Il surrealismo carnale

Antonio Latella si confronta con Un tram che si chiama desiderio, il testo dolorosamente autobiografico di Tennesse Williams che forniva il copione al film con Marlon Brando. Qui invece ci sono Laura Marinoni e Vinicio Marchioni ad animare un dramma sulla solitudine e la voglia di evadere dalla realtà


di Sergio Buttiglieri

 


Se c'è un regista che odia il realismo quello é Antonio Latella. Lo conosciamo bene, da anni ci stupisce con le sue viscerali riletture di Pasolini, Shakespeare, Genet, Testori, ma anche Marlowe, Giordano Bruno, Beckett, Melwille, Aristofane e Cervantes. Al centro di questo testo dolorosamente autobiografico firmato Tennessee Williams, di cui tutti ricorderanno la versione cinematografica di Elia Kazan, con un giovanissimo Marlon Brando (che il regista cita direttamente facendone indossare l'icona al marito di Stella) c'é la solitudine che pervade tutti i personaggi in scena: a cominciare dalla figura di Blanche, magnificamente restituitaci da Laura Marinoni (già protagonista anche in un altro memorabile lavoro di Latella, Le Lacrime amare di Petra Von Kant, vincitrice del Premio Duse 2007).
 
Proprio Blanche usa la menzogna come arma di difesa contro un mondo a lei ostile.

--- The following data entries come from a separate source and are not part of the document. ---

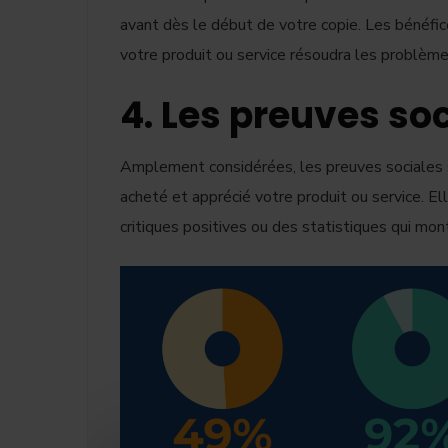
avant dès le début de votre copie. Les bénéfi
votre produit ou service résoudra les problème
4. Les preuves so
Amplement considérées, les preuves sociales 
acheté et apprécié votre produit ou service. El
critiques positives ou des statistiques qui mon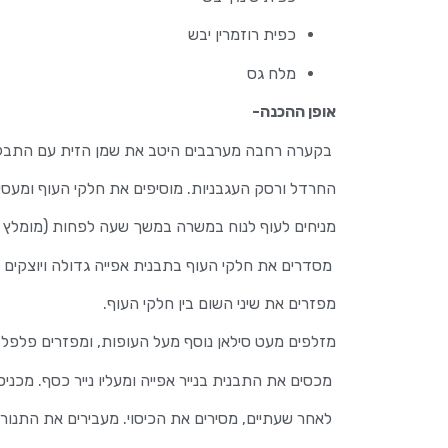
כפית רוזמרין יבש
מלח גס
אופן ההכנה-
בקערה רחבה מערבבים היטב את שמן הזית עם התבליני
החרדל ורסק העגבניות. מוסיפים את חלקי העוף ומעסי
מניחים לעוף לנוח במשרה במשך שעה לפחות (מומלץ 
מסדרים את חלקי העוף בתבנית אפייה גדולה ויוצקים
מפזרים את שיני השום בין חלקי העוף.
מזלפים מעט סילאן נוסף מעל העופות, ומפזרים פלפל ש
מכסים את התבנית בנייר אפייה ומעליו נייר כסף. מכניסים לתנור שחומ
לאחר שעתיים, מסירים את הכיסוי. מעבירים את התנור לתוכנית גריל בטמפרטור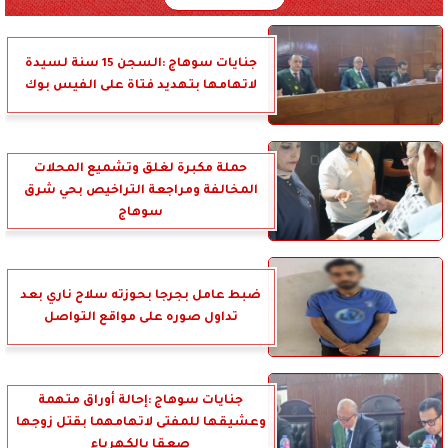
جنايات سوهاج :السجن 15 سنة لسيدة
لاتهامها بتهديد فتاة على الفيس بوك
حملة مكبرة لغلق وتشميع المحلات
المخالفة ومراجعة التراخيص بحي شرق
سوهاج
ضبط عامل بجرجا بحوزته سلاح ناري بعد
تداول صوره على مواقع التواصل
جنايات سوهاج :إحالة أوراق متهمة
وعشيقها للمفتى لاتهامهما بقتل زوجها
صعقا بالكهرباء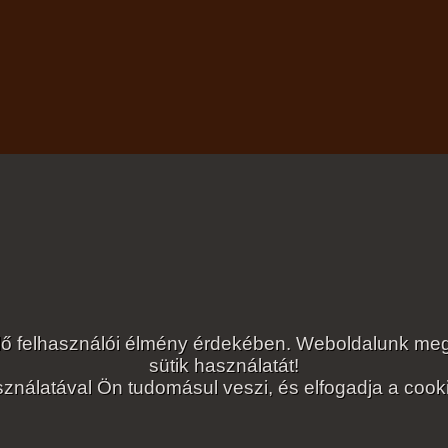
lelő felhasználói élmény érdekében. Weboldalunk 
sütik használatát!
ználatával Ön tudomásul veszi, és elfogadja a cookie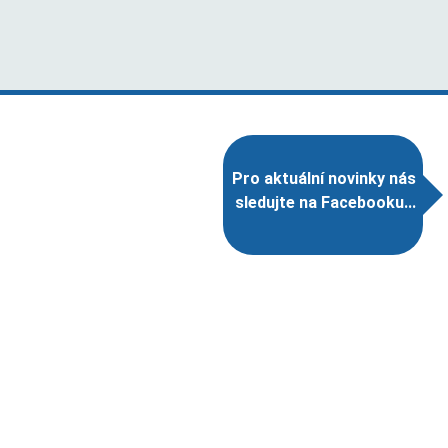
Pro aktuální novinky nás
sledujte na Facebooku...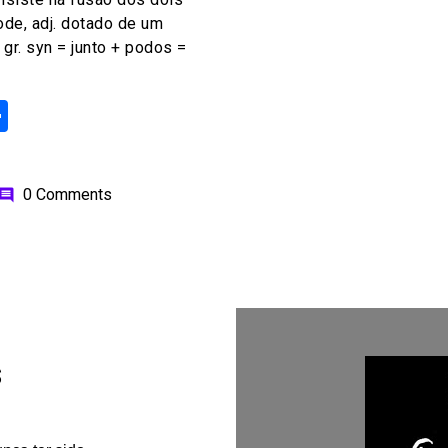
de, adj. dotado de um
 gr. syn = junto + podos =
ok
odon
ail
Share
0 Comments
omment
s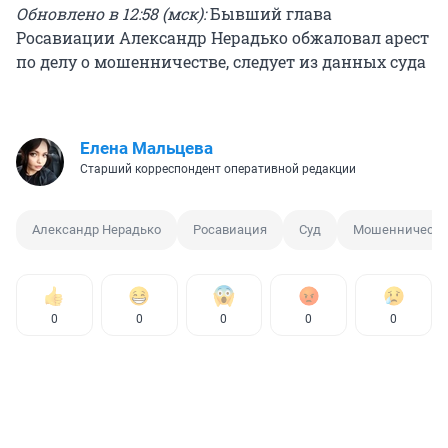
Обновлено в 12:58 (мск):
Бывший глава
Росавиации Александр Нерадько обжаловал арест
по делу о мошенничестве, следует из данных суда
Елена Мальцева
Старший корреспондент оперативной редакции
Александр Нерадько
Росавиация
Суд
Мошенничеств
0
0
0
0
0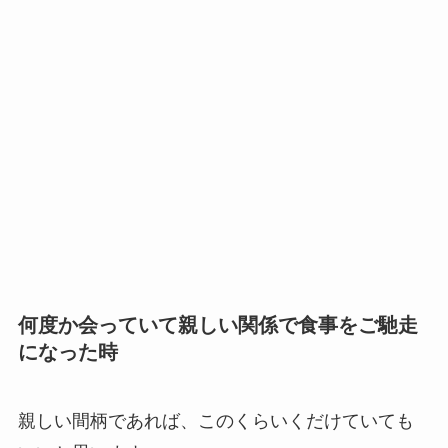
何度か会っていて親しい関係で食事をご馳走
になった時
親しい間柄であれば、このくらいくだけていても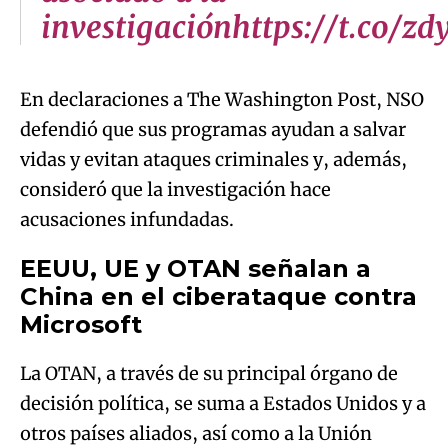
investigaciónhttps://t.co/z
En declaraciones a The Washington Post, NSO
defendió que sus programas ayudan a salvar
vidas y evitan ataques criminales y, además,
consideró que la investigación hace
acusaciones infundadas.
EEUU, UE y OTAN señalan a
China en el ciberataque contra
Microsoft
La OTAN, a través de su principal órgano de
decisión política, se suma a Estados Unidos y a
otros países aliados, así como a la Unión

Un personaggio che Latella, ribaltando il testo, ci restituisce fin dall'inizio nel pieno della sua disperazione, assistita dal suo dottore, il fascinoso Rosario Tedesco, sorta di tutor che ci conduce per l'autostrada della nostra esistenza tentando di non farci sbandare. Il suo compito è farci ripetere le battute con il giusto tono, compiere i gesti con l'adeguata impostazione, mentre qualcuno ci regge d'innanzi un microfono da troupe cinematografica.
  
La casa in cui vive la sorella Stella assieme a Stanley diventa quindi il rifugio di Blanche, donna delusa dalla vita, e il suo carcere. "Non voglio il realismo, voglio la magia" dice. La sua estraneità la porterà ad essere elemento destabilizzante in questo che le appare come un caos ma che invece si rivelerà reggersi in piedi meglio di quanto non immaginasse: "sei tutto quello che ho al mondo e non sei contenta di vedermi?" sussurrerrà disorientata alla sorella.
  
tram2.jpgLatella ci restituisce il caos interpersonale con periodiche distorsioni sonore che percorrono ripetutamente la scena rendendo così inutili le parole. Come inutili sono gli arredi di scena, irreali come i dialoghi tra i personaggi. E' dal dolore che deve nascere la sincerità, ci ricorda Blanche. E lei di dolore ne ha raccolto tanto, a cominciare dall'abbandono del marito scappato con un altro uomo molto piú anziano di lui, per poi suicidarsi. Ora parla sorretta, come se non avesse piú nemmeno la forza di stare in piedi, dal medico regista che conduce la pièce, e osserva la violenza animalesca percorrere gli animi altrui.
 
Tra questi c'è Mitch che non osa scavare oltre le parole che la insultano, e pur desiderandola la respinge accodandosi al capobranco polacco, eternamente succube di ciò che pensano. "A lui piacciono solo le ragazze che si perdono volentieri. Ma qui la situazione é abbastanza terrificante, non c'é intimità, mi odia, quest'uomo é il mio carnefice, e io non voglio essere data per scontata" ci urla ferita Blanche.
  
Le risponderà Stanley, balbettando, in una catartica scena finale che comprende in sè tutto il furore di Williams: " io non sono un polonese, sono un americano nato e cresciuto nel piú grande paese della terra Avevi ragione: ero ordinario come la merda. Ma noi eravamo felici prima che arrivassi tu."
 
Dopo una vorticosa scena dal sapore epico, in cui il polonese scatenerà tutta la propria carnalità ballando su una musica travolgente ("ogni uomo é un Re e il Re qui dentro sono io") Blanche ribadisce che la crudeltà intenzionale é imperdonabile. Da, vera icona dello smarrimento, subisce un'inevitabile amplesso animalesco mentre Stella, dalla sua inquietante fissità, come una maestà bizantina, estrae coriandoli dal ventre gravido. "Io mi sono sempre fidata della gentilezza degli sconosciuti", ci ricorda alla fine, una Blanche devastata e definitivamente irrisolta.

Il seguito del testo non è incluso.